= Your task =
The records below need to come back exactly as they are, pictures omitted.

= Data shown =

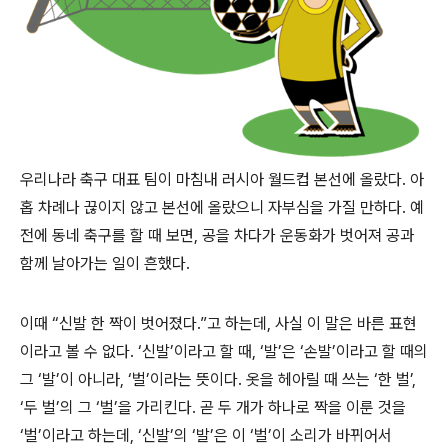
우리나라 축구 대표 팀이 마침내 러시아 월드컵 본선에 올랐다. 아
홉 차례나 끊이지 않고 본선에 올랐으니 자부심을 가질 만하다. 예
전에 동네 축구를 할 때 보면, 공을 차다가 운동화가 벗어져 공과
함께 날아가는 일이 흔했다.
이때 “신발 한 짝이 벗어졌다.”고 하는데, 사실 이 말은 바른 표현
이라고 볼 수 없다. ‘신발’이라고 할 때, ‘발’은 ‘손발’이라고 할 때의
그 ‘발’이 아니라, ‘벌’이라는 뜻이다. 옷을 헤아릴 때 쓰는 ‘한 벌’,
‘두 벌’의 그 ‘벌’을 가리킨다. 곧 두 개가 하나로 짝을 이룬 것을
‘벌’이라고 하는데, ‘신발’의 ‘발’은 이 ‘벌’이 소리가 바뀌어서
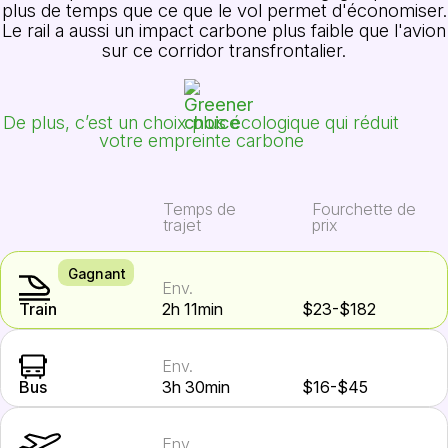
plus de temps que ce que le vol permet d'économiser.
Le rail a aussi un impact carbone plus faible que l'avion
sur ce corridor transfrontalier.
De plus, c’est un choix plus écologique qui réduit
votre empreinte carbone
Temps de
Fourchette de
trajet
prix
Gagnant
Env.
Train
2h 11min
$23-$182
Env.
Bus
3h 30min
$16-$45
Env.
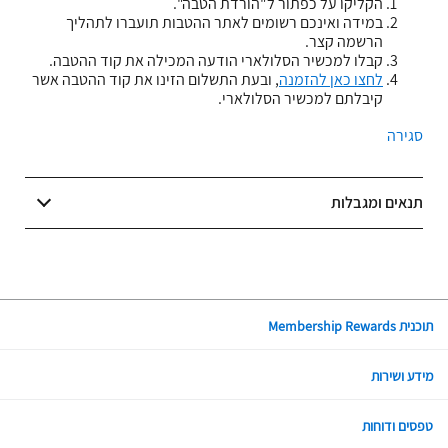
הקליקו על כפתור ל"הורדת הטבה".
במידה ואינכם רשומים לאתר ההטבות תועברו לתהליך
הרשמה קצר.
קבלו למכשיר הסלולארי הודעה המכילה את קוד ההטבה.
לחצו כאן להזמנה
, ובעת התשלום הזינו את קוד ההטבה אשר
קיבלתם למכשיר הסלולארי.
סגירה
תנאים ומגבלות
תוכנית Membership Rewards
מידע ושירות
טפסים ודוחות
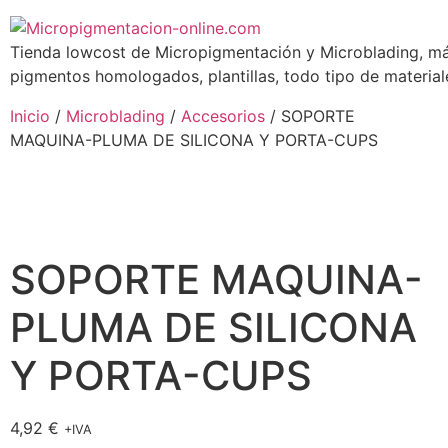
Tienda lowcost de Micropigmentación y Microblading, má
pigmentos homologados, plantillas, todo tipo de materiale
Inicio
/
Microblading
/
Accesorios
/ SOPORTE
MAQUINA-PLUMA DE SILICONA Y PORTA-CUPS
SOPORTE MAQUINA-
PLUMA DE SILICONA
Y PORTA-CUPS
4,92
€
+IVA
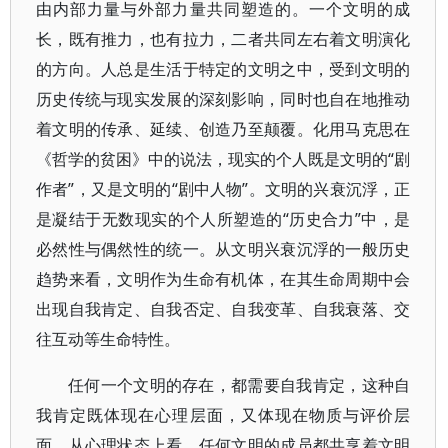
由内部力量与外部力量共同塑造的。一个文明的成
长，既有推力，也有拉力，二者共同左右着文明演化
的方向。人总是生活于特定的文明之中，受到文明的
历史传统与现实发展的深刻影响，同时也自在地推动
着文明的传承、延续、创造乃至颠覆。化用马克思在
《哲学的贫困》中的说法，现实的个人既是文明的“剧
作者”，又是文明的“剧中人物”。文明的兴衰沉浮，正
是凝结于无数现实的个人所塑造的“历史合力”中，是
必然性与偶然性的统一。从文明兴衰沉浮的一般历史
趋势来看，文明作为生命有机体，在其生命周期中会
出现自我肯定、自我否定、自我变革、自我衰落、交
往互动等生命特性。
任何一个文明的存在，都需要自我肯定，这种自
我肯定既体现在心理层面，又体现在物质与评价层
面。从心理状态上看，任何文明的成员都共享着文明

= Written solution =
우리나라 축구 대표 팀이 마침내 러시아 월드컵 본선에 올랐다. 아
홉 차례나 끊이지 않고 본선에 올랐으니 자부심을 가질 만하다. 예
전에 동네 축구를 할 때 보면, 공을 차다가 운동화가 벗어져 공과
함께 날아가는 일이 흔했다.
이때 “신발 한 짝이 벗어졌다.”고 하는데, 사실 이 말은 바른 표현
이라고 볼 수 없다. ‘신발’이라고 할 때, ‘발’은 ‘손발’이라고 할 때의
그 ‘발’이 아니라, ‘벌’이라는 뜻이다. 옷을 헤아릴 때 쓰는 ‘한 벌’,
‘두 벌’의 그 ‘벌’을 가리킨다. 곧 두 개가 하나로 짝을 이룬 것을
‘벌’이라고 하는데, ‘신발’의 ‘발’은 이 ‘벌’이 소리가 바뀌어서
plus de temps que ce que le vol permet d'économiser.
Le rail a aussi un impact carbone plus faible que l'avion
sur ce corridor transfrontalier.
De plus, c’est un choix plus écologique qui réduit
votre empreinte carbone
Temps de
Fourchette de
trajet
prix
Gagnant
Env.
Train
2h 11min
$23-$182
Env.
Bus
3h 30min
$16-$45
Env.
הקליקו על כפתור ל"הורדת הטבה".
במידה ואינכם רשומים לאתר ההטבות תועברו לתהליך
הרשמה קצר.
קבלו למכשיר הסלולארי הודעה המכילה את קוד ההטבה.
לחצו כאן להזמנה
, ובעת התשלום הזינו את קוד ההטבה אשר
קיבלתם למכשיר הסלולארי.
סגירה
תנאים ומגבלות
תוכנית Membership Rewards
מידע ושירות
טפסים ודוחות
Tienda lowcost de Micropigmentación y Microblading, má
pigmentos homologados, plantillas, todo tipo de materiale
Inicio
/
Microblading
/
Accesorios
/ SOPORTE
MAQUINA-PLUMA DE SILICONA Y PORTA-CUPS
SOPORTE MAQUINA-
PLUMA DE SILICONA
Y PORTA-CUPS
4,92
€
+IVA
由内部力量与外部力量共同塑造的。一个文明的成
长，既有推力，也有拉力，二者共同左右着文明演化
的方向。人总是生活于特定的文明之中，受到文明的
历史传统与现实发展的深刻影响，同时也自在地推动
着文明的传承、延续、创造乃至颠覆。化用马克思在
《哲学的贫困》中的说法，现实的个人既是文明的“剧
作者”，又是文明的“剧中人物”。文明的兴衰沉浮，正
是凝结于无数现实的个人所塑造的“历史合力”中，是
必然性与偶然性的统一。从文明兴衰沉浮的一般历史
趋势来看，文明作为生命有机体，在其生命周期中会
出现自我肯定、自我否定、自我变革、自我衰落、交
往互动等生命特性。
任何一个文明的存在，都需要自我肯定，这种自
我肯定既体现在心理层面，又体现在物质与评价层
面。从心理状态上看，任何文明的成员都共享着文明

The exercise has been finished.